I didn’t start out being difficult.

I

was

loved.

In fact, if love were a guarantee that there would never be anything but love and safety and always feeling whole and enough, I would 100 percent have never felt un-loveable. Ever.

Because, before I was born, even, my parents’ love for me was measureless. Unbounded. Without end.

I have evidence.

Footage.

My mother is pregnant. Me inside her belly. soft and warm, waiting, her on the outside, beaming. She is absolutely gorgeous in her black button downed maternity wrap-around pencil skirt. Loose, but not baggy.

She looks bomb.

Especially for a pregnant woman.

Her face is tanned. Her dark hair is upswept into a beehive. Perfect. Like the cake-topper to her sweet heart-shaped face. My parents are in their modest first apartment situated in the corner on the second floor of an apartment complex in Cedar Rapids, Iowa, called Park Town Place. It’s April. Not yet summer, but warm enough.

She is wearing a white short-sleeved pullover maternity smock top. Sailor cut. Adorable.
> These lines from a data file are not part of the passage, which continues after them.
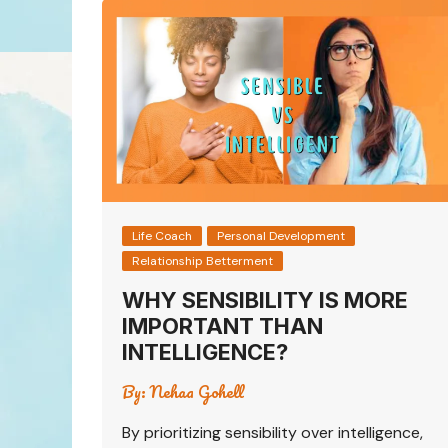
Life Coach
Personal Development
Relationship Betterment
WHY SENSIBILITY IS MORE
IMPORTANT THAN
INTELLIGENCE?
By:
Nehaa Gohell
By prioritizing sensibility over intelligence,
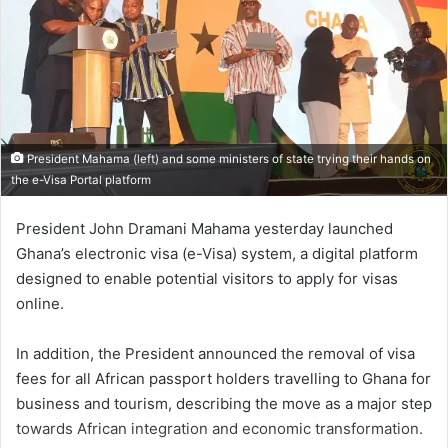
President Mahama (left) and some ministers of state trying their hands on
the e-Visa Portal platform
President John Dramani Mahama yesterday launched
Ghana’s electronic visa (e-Visa) system, a digital platform
designed to enable potential visitors to apply for visas
online.
In addition, the President announced the removal of visa
fees for all African passport holders travelling to Ghana for
business and tourism, describing the move as a major step
towards African integration and economic transformation.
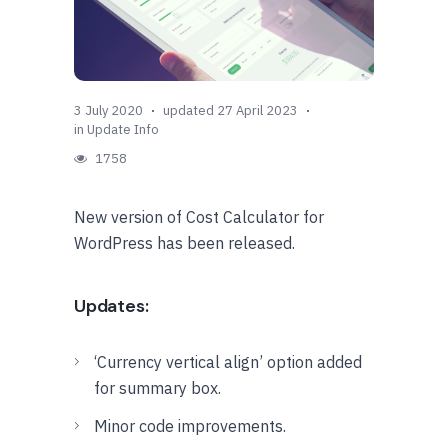
3 July 2020
updated 27 April 2023
in
Update Info
1758
New version of Cost Calculator for
WordPress has been released.
Updates:
‘Currency vertical align’ option added
for summary box.
Minor code improvements.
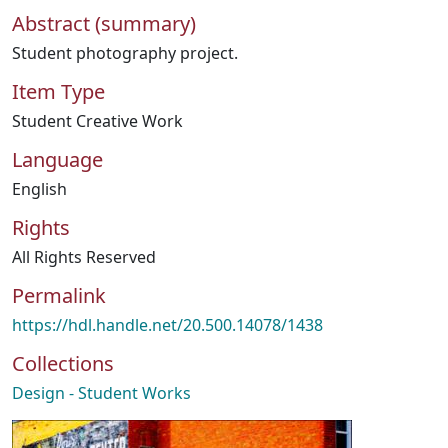
Abstract (summary)
Student photography project.
Item Type
Student Creative Work
Language
English
Rights
All Rights Reserved
Permalink
https://hdl.handle.net/20.500.14078/1438
Collections
Design - Student Works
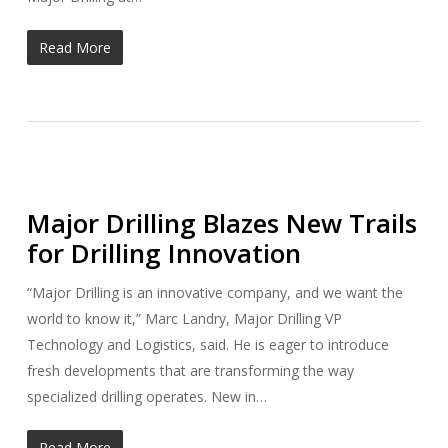
Read More
Major Drilling Blazes New Trails
for Drilling Innovation
“Major Drilling is an innovative company, and we want the
world to know it,” Marc Landry, Major Drilling VP
Technology and Logistics, said. He is eager to introduce
fresh developments that are transforming the way
specialized drilling operates. New in…
Read More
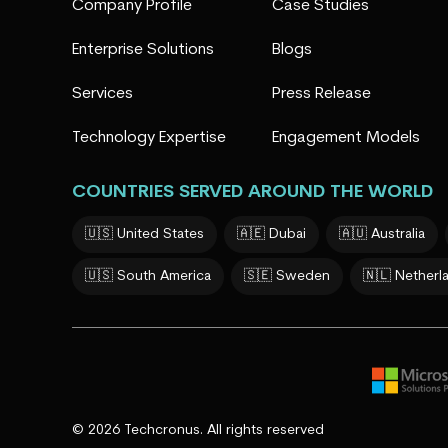
Company Profile
Case Studies
Enterprise Solutions
Blogs
Services
Press Release
Technology Expertise
Engagement Models
COUNTRIES SERVED AROUND THE WORLD
🇺🇸 United States
🇦🇪 Dubai
🇦🇺 Australia
🇺🇸 South America
🇸🇪 Sweden
🇳🇱 Netherl
© 2026 Techcronus. All rights reserved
The wide collar is white with black trim made up of little x’s and o’s that look hand embroidered. Little hugs lining her neck. The white bow is loosely tied, barely sweeping the top of the curve of her generous belly. The bow, an exquisite feature of the smock top, mostly because it accentuates her neck. My grandma, Sara, her mom, said her neck, and then mine, was swan-like. I think that’s a compliment.

It’s perfect.

She’s perfect.

We are perfect.

It’s 1966 and my dad has documented each stage of this pregnancy by making a series of short films. Movies. Starring me. And mom. There is no sound, of course, so instead there are handwritten 8×10 white cards cleverly marking time. Telling the story.  Black ink. One says,

“I was a teenage bride but now I’m 20,”  My mom blushes. She looks at the card, turning it up towards her eyes.

“Baby No Name – 3 months. Says the next one.

“And counting,” says the next.

My mom is smiling in each frame. Her dark eyebrows arched. Like Natalie Wood. Accentuating her green- brown eyes. There is such synergy in all of the features of my mother’s face. Together they give flight to the tenderness that is behind her effervescent smile. There is nothing here to see but joy. Love. She giggles, you can’t hear it but you can feel it.

She turns now to give a side view. Her smile lengthens. Her petite hands stop briefly to rest on her belly. On me. To give me a love pat. She lowers her hands, pulling the smock top against her hip bones tightly. She looks at the camera. At my dad. She is proud. She is pregnant. She is T-3.

There is more evidence.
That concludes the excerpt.